Een interview met trainer Derek van der Plas laat in ieder geval één ding duidelijk zien. De Katwijker is niet alleen een ambitieus sportman, hij kan ook uitstekend uitleggen waarom hij die ambitie ook terug wil zien in het team waarvan hij coach is. En waarom het nodig is dat elk individu binnen dat team zijn positie en verantwoordelijkheid moet kennen.

“Voetbal is een teamsport. Elf individuen moeten een teamprestatie neerzetten. Het is daarom dat je met die individuen bezig moet zijn. Elke speler moet steeds weten wat van hem verlangd wordt in elke situatie die zich voor kan doen. En hij moet ook begrijpen waarom hij moet doen wat er van hem verlangd wordt. Waarom hij niet mag verzaken. Eén speler kan er namelijk al de oorzaak van zijn dat de teamtactische afspraken in duigen vallen. Als een aanvaller zich niet aan de verdedigende afspraken houdt, door bijvoorbeeld niet de juiste looplijnen te lopen in het druk zetten, kan dat ervoor zorgen dat je weggespeeld wordt, doordat we dan steeds te laat zijn. Zo zijn er zo veel mogelijkheden in een wedstrijd om het voor je team te verstieren. Op elke positie op het veld.  Voetbal is de laatste jaren intenser geworden. Je moet conditioneel sterk zijn om uit te kunnen voeren wat er gevraagd wordt. Dat verlang ik dus ook van mijn spelers.”

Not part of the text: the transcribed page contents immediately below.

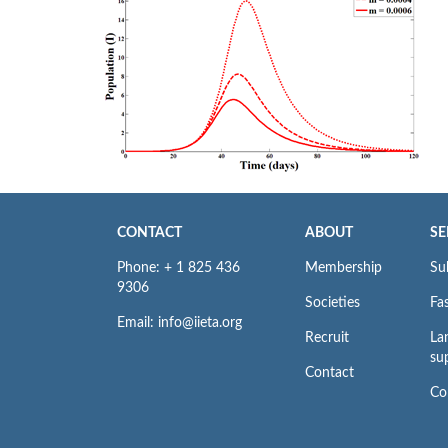
CONTACT
ABOUT
SE
Phone: + 1 825 436
Membership
Su
9306
Societies
Fas
Email: info@iieta.org
Recruit
La
su
Contact
Co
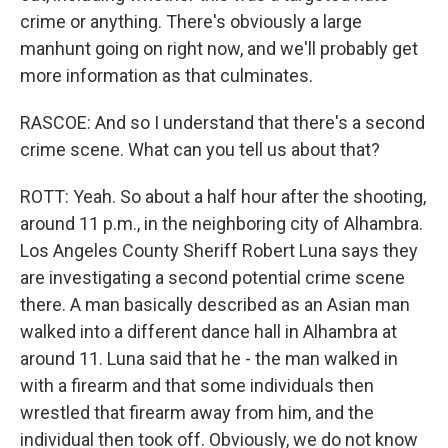
crime or anything. There's obviously a large
manhunt going on right now, and we'll probably get
more information as that culminates.
RASCOE: And so I understand that there's a second
crime scene. What can you tell us about that?
ROTT: Yeah. So about a half hour after the shooting,
around 11 p.m., in the neighboring city of Alhambra.
Los Angeles County Sheriff Robert Luna says they
are investigating a second potential crime scene
there. A man basically described as an Asian man
walked into a different dance hall in Alhambra at
around 11. Luna said that he - the man walked in
with a firearm and that some individuals then
wrestled that firearm away from him, and the
individual then took off. Obviously, we do not know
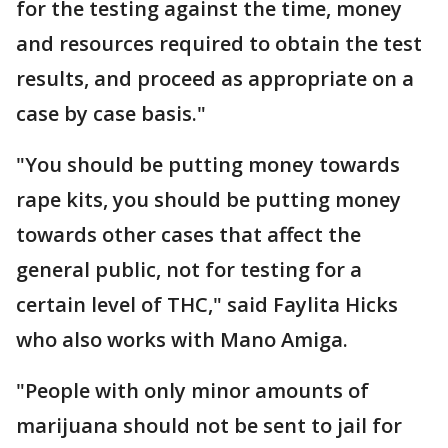
for the testing against the time, money
and resources required to obtain the test
results, and proceed as appropriate on a
case by case basis."
"You should be putting money towards
rape kits, you should be putting money
towards other cases that affect the
general public, not for testing for a
certain level of THC," said Faylita Hicks
who also works with Mano Amiga.
"People with only minor amounts of
marijuana should not be sent to jail for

‘Wat ik mooi vind is dat we vanaf komend seizoen bij Valken ’68 met een mobiel camerasysteem gaan werken. Kunnen we nog meer met beelden werken om zaken aan te dragen.’

Springplank
“Valken ’68 had best wel een beetje de naam van reuze gezellige vereniging waar spelers terecht konden die enigszins over hun hoogtepunt heen waren. Nog een paar jaar een paar treetjes lager spelen. Op zich prima en je hebt in elk team ook ervaring nodig. Maar bij mijn komst naar Valken ‘68 ruim twee jaar geleden heb ik samen met de TC van Valken ‘68 getracht daar verandering in te brengen door ons vooral te gaan focussen om spelers naar Valken ‘68 te halen die nog vol ambitie zitten en Valken ‘68 als springplank willen gebruiken. Ik wilde wat meer jongeren inbrengen, spelers die ik wat meer kon kneden en die nog vol ambitie zaten om hogerop te komen. Dat zie je nu ook terug in de selectie voor komend seizoen. We hebben weer wat talenten binnen gehaald bij bijvoorbeeld Foreholte en de onder 21 van Quick Boys vandaan.”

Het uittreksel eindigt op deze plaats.